Robert Bell Hamilton | |
Constituency Am: | Toorak |
Assembly: | Victorian Legislative |
Term Start: | 10 November 1945 |
Term End: | 15 May 1948 |
Predecessor: | Harold Thonemann |
Successor: | Edward Reynolds |
Birth Date: | 20 October 1892 |
Birth Place: | East Melbourne, Victoria |
Death Place: | Mornington, Victoria, Australia |
Restingplace: | Springvale Botanical Cemetery |
Nationality: | Australian |
Party: | Liberal Party |
Profession: | Architect |
Committees: | Library Committee, Public Works Committee |
Allegiance: | Australia |
Branch: | Australian Imperial Force |
Unit: | 14th Battalion |
Robert Bell Hamilton (20 October 1892 – 15 May 1948) was a notable Australian architect and also Member of the Legislative Assembly for the State electoral district of Toorak in Victoria.[1]
Robert Bell Hamilton's architectural works include some of the most expensive properties in Toorak, Melbourne's richest suburb.

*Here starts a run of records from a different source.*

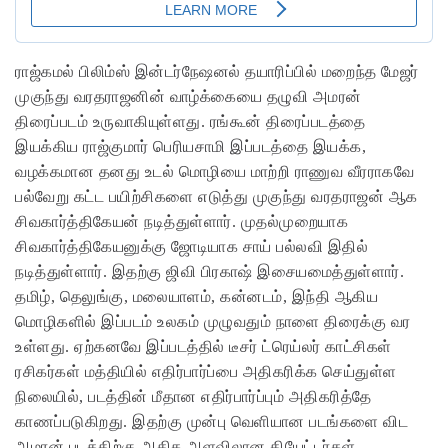
ராஜ்கமல் பிலிம்ஸ் இன்டர்நேஷனல் தயாரிப்பில் மறைந்த மேஜர்
முகுந்து வரதராஜனின் வாழ்க்கையை தழுவி அமரன்
திரைப்படம் உருவாகியுள்ளது. ரங்கூன் திரைப்படத்தை
இயக்கிய ராஜ்குமார் பெரியசாமி இப்படத்தை இயக்க,
வழக்கமான தனது உடல் மொழியை மாற்றி ராணுவ வீரராகவே
பல்வேறு கட்ட பயிற்சிகளை எடுத்து முகுந்து வரதராஜன் ஆக
சிவகார்த்திகேயன் நடித்துள்ளார். முதல்முறையாக
சிவகார்த்திகேயனுக்கு ஜோடியாக சாய் பல்லவி இதில்
நடித்துள்ளார். இதற்கு ஜிவி பிரகாஷ் இசையமைத்துள்ளார்.
தமிழ், தெலுங்கு, மலையாளம், கன்னடம், இந்தி ஆகிய
மொழிகளில் இப்படம் உலகம் முழுவதும் நாளை திரைக்கு வர
உள்ளது. ஏற்கனவே இப்படத்தில் டீசர் ட்ரெய்லர் காட்சிகள்
ரசிகர்கள் மத்தியில் எதிர்பார்ப்பை அதிகரிக்க செய்துள்ள
நிலையில், படத்தின் மீதான எதிர்பார்ப்பும் அதிகரித்தே
காணப்படுகிறது. இதற்கு முன்பு வெளியான படங்களை விட
அமரன் படத்திற்கு அதிக அளவிலான தியேட்டர்கள்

He was Victoria's foremost practitioner of the inter-war Old English/Tudor Revival style during the 1930s.[2] [3] [4] Hamilton aided in the design, along with the firm Prevost Synnot and Rewald, of the heritage-listed Bruce Manor, former estate of Australian Prime Minister Stanley Bruce.[5] [6] For his contribution to Victorian architecture Hamilton was appointed as a Fellow of the Royal Victorian Institute of Architects in 1931.[7]
Hamilton served as a Councillor on Prahran City Council for Toorak Ward[8] and then Mornington Shire Council. He later served as President of Mornington Shire Council,[9] and subsequently became the Member for Toorak for the Liberal and Country Party in the November 1945 election[10] that saw the Labor Party win a small majority over their coalition counterparts. During his short time in Parliament, Hamilton sat on the Public Works Committee and the Library Committee.
Hamilton died in 1948 at Mornington Nursing Hospital before serving a full-term in office.[11] In an obituary published in The Standard, the then President of Mornington Shire Council wrote:
His work and his planning for the future of Mornington have put us in his debt, and his name will be remembered because his energy and his ideas have been given for the future and the advancement of our district...I pay homage to Robert Bell Hamilton, a citizen with true public spirit and a man who discharged all obligations of friendship.[12]The by-election triggered by his death, held in June 1948, saw the re-election of a Liberal and Country Party member, Edward Reynolds.